On comprend maintenant pourquoi la faiblesse d’Ibsen – qui résidait dans son incapacité à trouver une issue de l’éthique au politique, et qui s’est exprimée dans ses œuvres sous la forme d’un élément de symbolisme et d’abstraction – non seulement ne l’a pas lésé aux yeux de la grande majorité du public lecteur, mais lui était, au contraire, avantageuse. Les « héros », les « surhommes » sont vaguement dessinés dans les œuvres d’Ibsen, ce sont des créatures presque complètement exsangues. Cela est cependant nécessaire pour faire appel au « groupe de réflexion » de la bourgeoisie. Ce cercle ne peut sympathiser qu’avec ces "héros" qui manifestent un vague et faible effort "vers le haut", et qui n’entretiennent rien de plus que le désir coupable d’appartenir à ceux qui "ici-bas érigent le royaume des cieux".

C’est la psychologie du « groupe pensant » de la bourgeoisie moderne, psychologie qui, on l’a vu, s’explique par la sociologie. Cette psychologie a marqué de son empreinte tout l’art contemporain. C’est à cette psychologie que le symbolisme connaît un si grand succès à l’heure actuelle. L’inévitable flou des formes artistiques créées par les symbolistes correspond à l’inévitable flou des efforts pratiquement futiles du « groupe de réflexion » de la société contemporaine, qui même dans ses moments de plus grande insatisfaction face au statu quo ne peut se résoudre à une opposition révolutionnaire. à elle. L’état d’esprit créé par la lutte des classes moderne dans le « groupe de réflexion » de la bourgeoisie conduit nécessairement à la superficialité dans l’art contemporain.

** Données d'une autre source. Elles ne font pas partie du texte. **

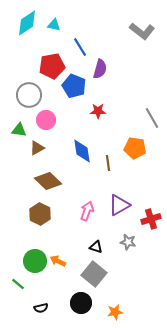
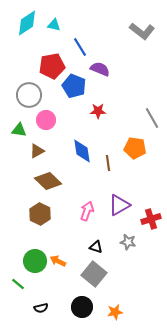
purple semicircle: rotated 84 degrees counterclockwise
brown triangle: moved 3 px down
black circle: moved 1 px right, 4 px down
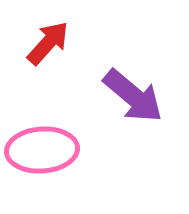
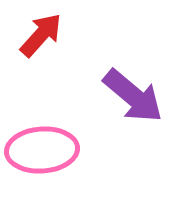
red arrow: moved 7 px left, 8 px up
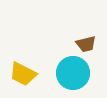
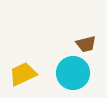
yellow trapezoid: rotated 128 degrees clockwise
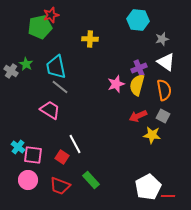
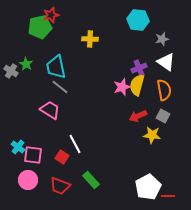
pink star: moved 6 px right, 3 px down
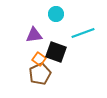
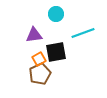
black square: rotated 30 degrees counterclockwise
orange square: rotated 24 degrees clockwise
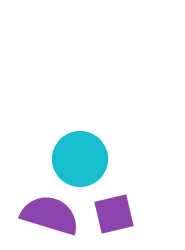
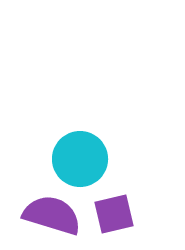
purple semicircle: moved 2 px right
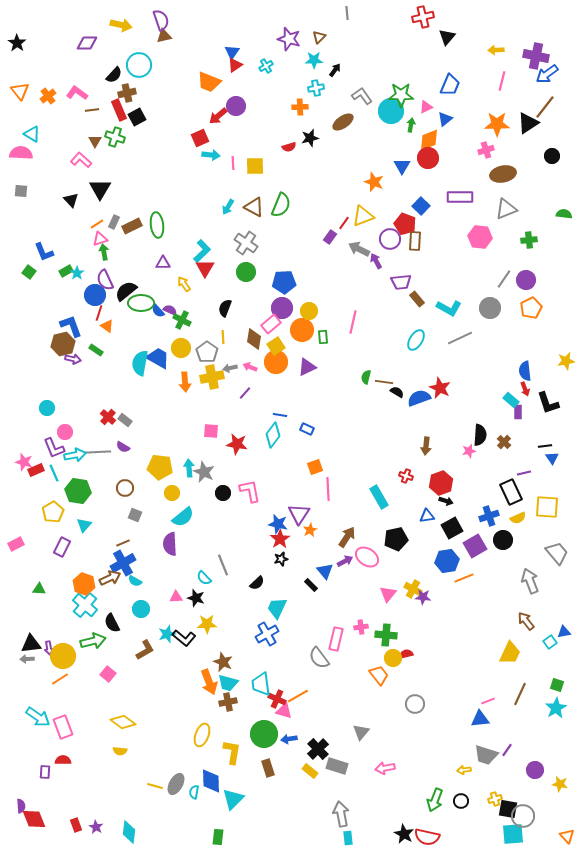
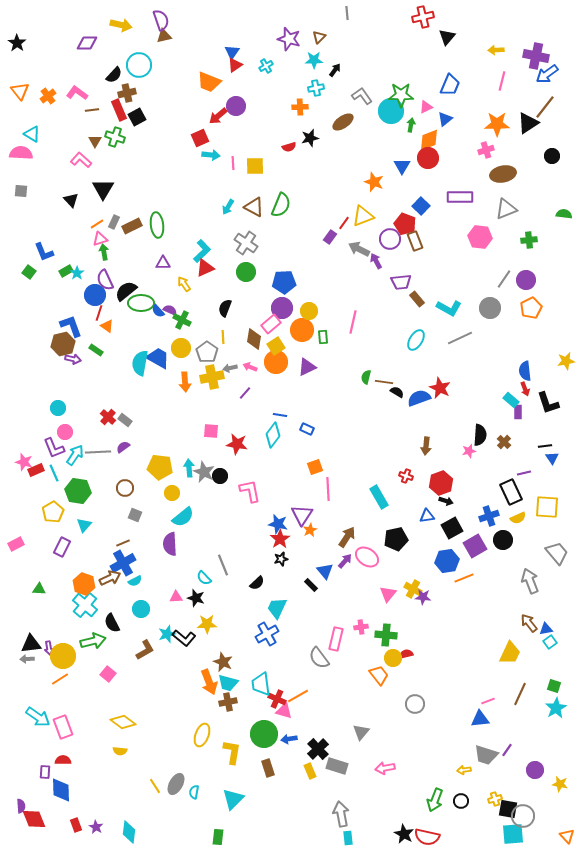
black triangle at (100, 189): moved 3 px right
brown rectangle at (415, 241): rotated 24 degrees counterclockwise
red triangle at (205, 268): rotated 36 degrees clockwise
cyan circle at (47, 408): moved 11 px right
purple semicircle at (123, 447): rotated 112 degrees clockwise
cyan arrow at (75, 455): rotated 45 degrees counterclockwise
black circle at (223, 493): moved 3 px left, 17 px up
purple triangle at (299, 514): moved 3 px right, 1 px down
purple arrow at (345, 561): rotated 21 degrees counterclockwise
cyan semicircle at (135, 581): rotated 56 degrees counterclockwise
brown arrow at (526, 621): moved 3 px right, 2 px down
blue triangle at (564, 632): moved 18 px left, 3 px up
green square at (557, 685): moved 3 px left, 1 px down
yellow rectangle at (310, 771): rotated 28 degrees clockwise
blue diamond at (211, 781): moved 150 px left, 9 px down
yellow line at (155, 786): rotated 42 degrees clockwise
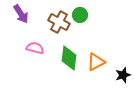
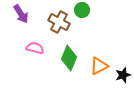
green circle: moved 2 px right, 5 px up
green diamond: rotated 15 degrees clockwise
orange triangle: moved 3 px right, 4 px down
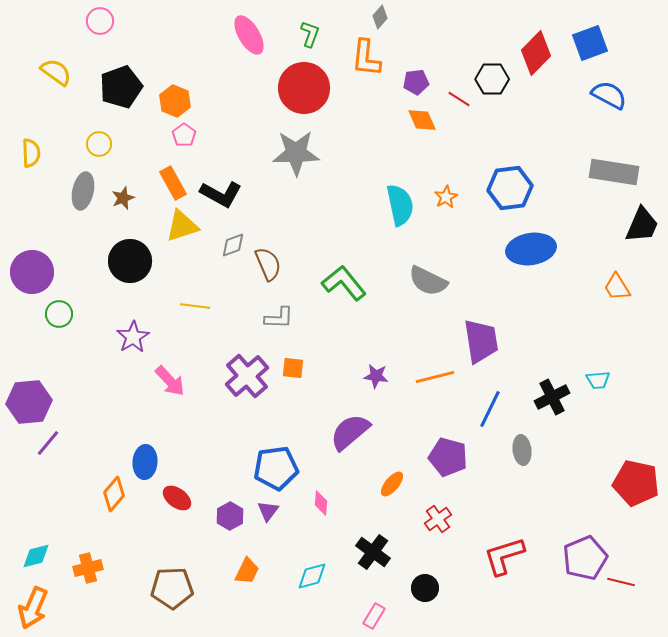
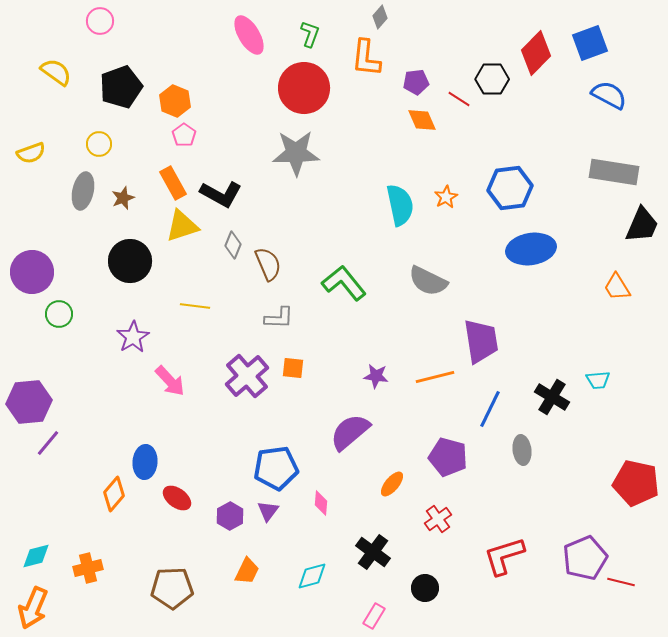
yellow semicircle at (31, 153): rotated 72 degrees clockwise
gray diamond at (233, 245): rotated 48 degrees counterclockwise
black cross at (552, 397): rotated 32 degrees counterclockwise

Et le prolétariat ? Sa situation économique est désormais telle qu’elle ne peut plus s’occuper actuellement de l’art. Pourtant, dans la mesure où le "groupe de réflexion" du prolétariat s’occupe de ce sujet, il doit, bien sûr, prendre une position définie à l’égard d’un auteur.

Le « groupe de réflexion » du prolétariat réalise pleinement les insuffisances précédemment décrites de la manière de penser d’Ibsen et de ses créations artistiques, et il est conscient de la raison de ces insuffisances. Néanmoins, elle ne peut s’empêcher d’aimer le poète norvégien comme un homme qui détestait profondément l’opportunisme petit-bourgeois et comme un artiste qui a brillamment clarifié la psychologie de cet opportunisme. Car la "révolution de l’esprit de l’homme", qui s’exprime maintenant dans les efforts révolutionnaires du prolétariat, est aussi, entre autres choses, l’expression d’une révolution contre la trivialité petite-bourgeoise, contre la "faiblesse de l’âme" qui Ibsen a combattu dans sa marque.

On voit donc qu’Ibsen représente le cas paradoxal d’un artiste qui – à peu près dans la même mesure, bien que pour des raisons opposées – a captivé les « groupes de réflexion » des deux grandes classes irréconciliables de la société contemporaine. Seul un homme qui s’est développé dans un milieu tout à fait différent de la scène de la colossale lutte des classes de notre époque pouvait être un tel artiste.